What is the fastest Python PDF library?

PDF Oxide is the fastest Python PDF library, with 0.8ms mean text extraction time — 5.8× faster than PyMuPDF (4.6ms) and 15× faster than pypdf (12.1ms). Benchmarked on 3,830 real-world PDFs with 100% pass rate.

Is PDF Oxide free for commercial use?

Yes. PDF Oxide is MIT licensed — free for all uses including commercial products, SaaS, and proprietary software. No license fees, no sales calls, no AGPL restrictions.

Can PDF Oxide handle scanned PDFs with OCR?
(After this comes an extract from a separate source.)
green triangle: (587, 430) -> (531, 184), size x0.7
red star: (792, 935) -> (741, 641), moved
Yes. PDF Oxide includes built-in OCR via PaddleOCR and ONNX Runtime. No Tesseract installation needed — just pip install pdf_oxide and use extract_text_ocr(). Supports PP-OCRv3, v4, and v5 models.
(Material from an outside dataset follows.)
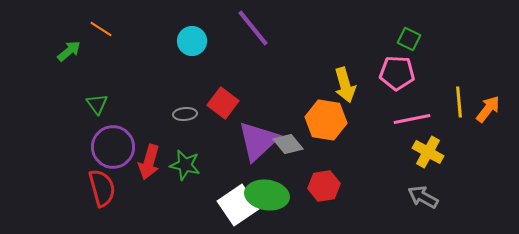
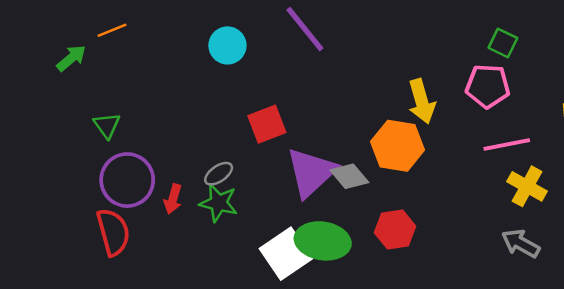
orange line: (101, 29) -> (112, 30), turned -55
red square: (223, 103) -> (267, 124), turned 32
gray ellipse: (185, 114) -> (219, 174), moved, turned -30
red arrow: (149, 162) -> (173, 199), size x0.7

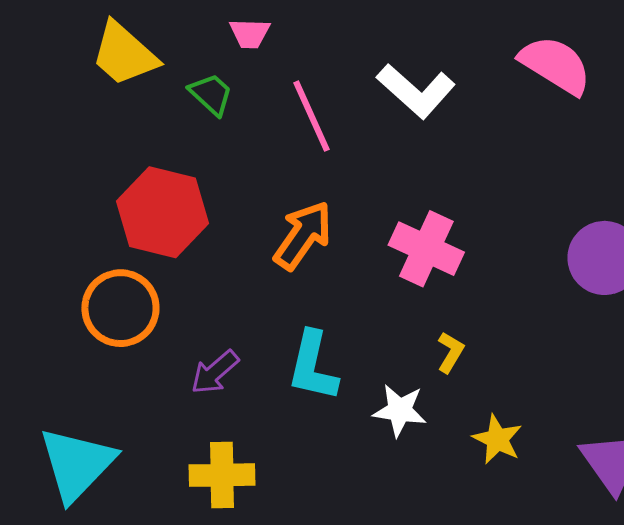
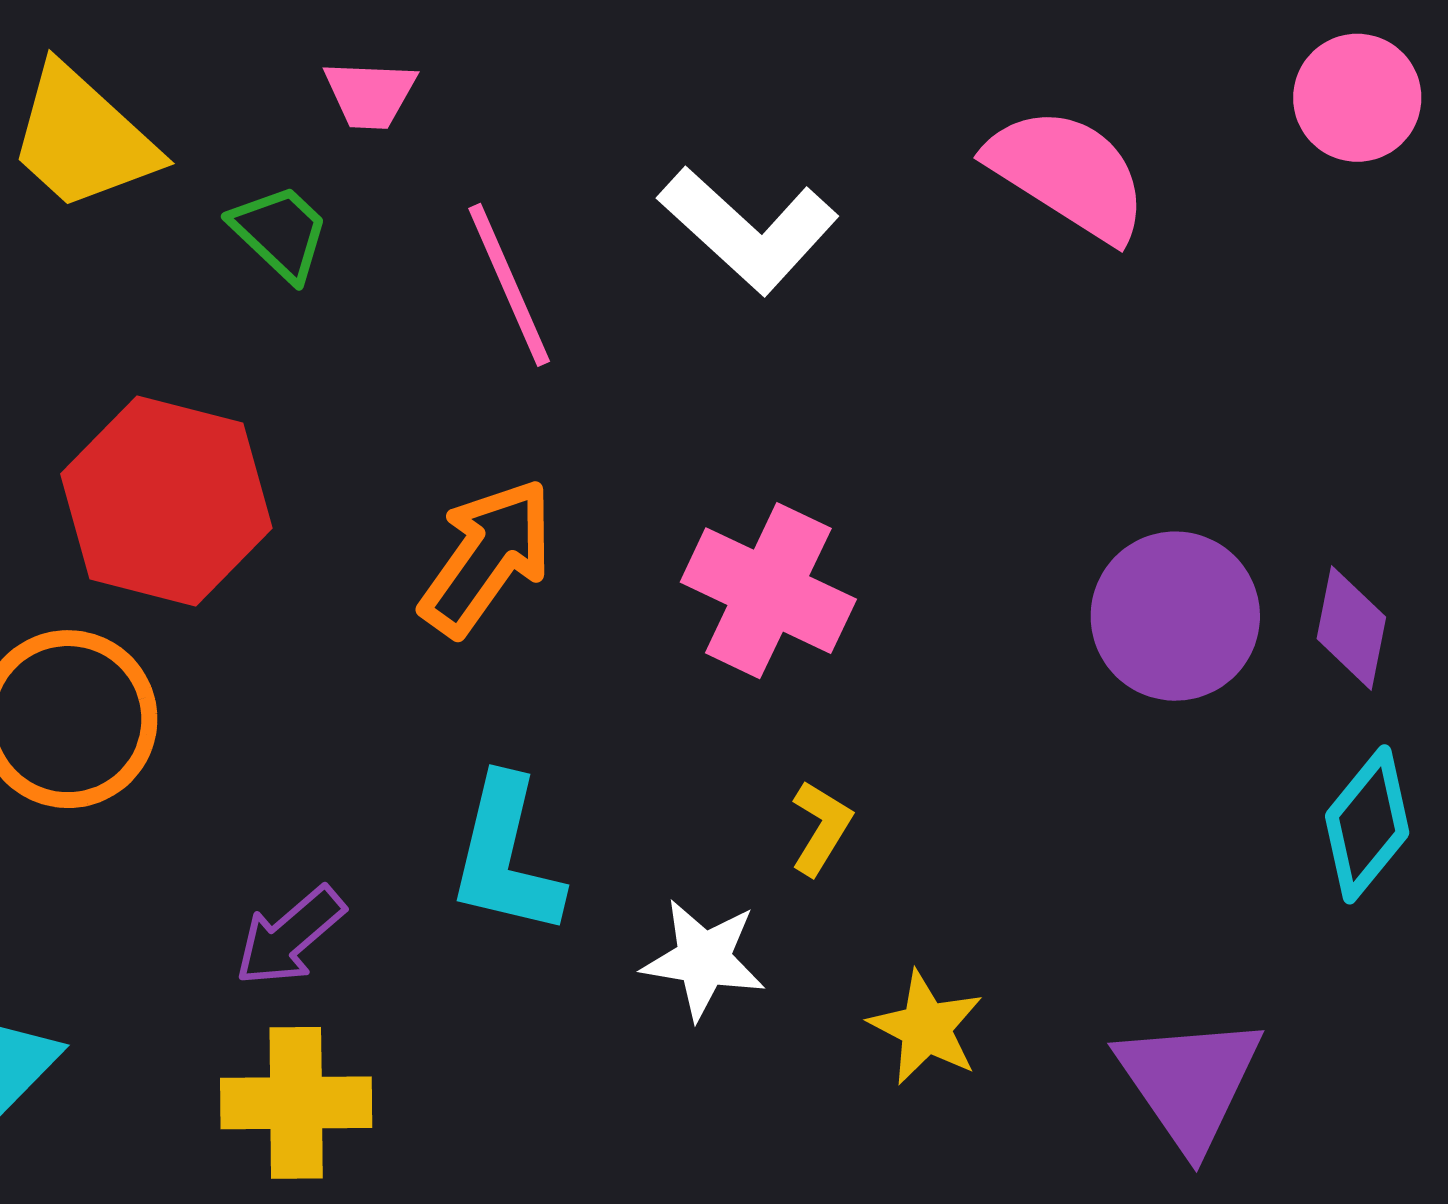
purple arrow: (215, 372) -> (290, 936), moved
Does PDF Oxide support XFA forms?

Yes. PDF Oxide is the only Python PDF library that can detect, analyze, and extract data from XFA forms (XML Forms Architecture). PyMuPDF, pypdf, pdfplumber, and pdfminer cannot read XFA form data.

How does PDF Oxide compare to PyMuPDF?

PDF Oxide is 5.8× faster than PyMuPDF (0.8ms vs 4.6ms mean), has a 100% pass rate vs 99.3%, and is MIT licensed vs PyMuPDF's AGPL-3.0. PDF Oxide also has built-in Markdown/HTML output and XFA form support that PyMuPDF lacks.

Can PDF Oxide convert PDF to Markdown?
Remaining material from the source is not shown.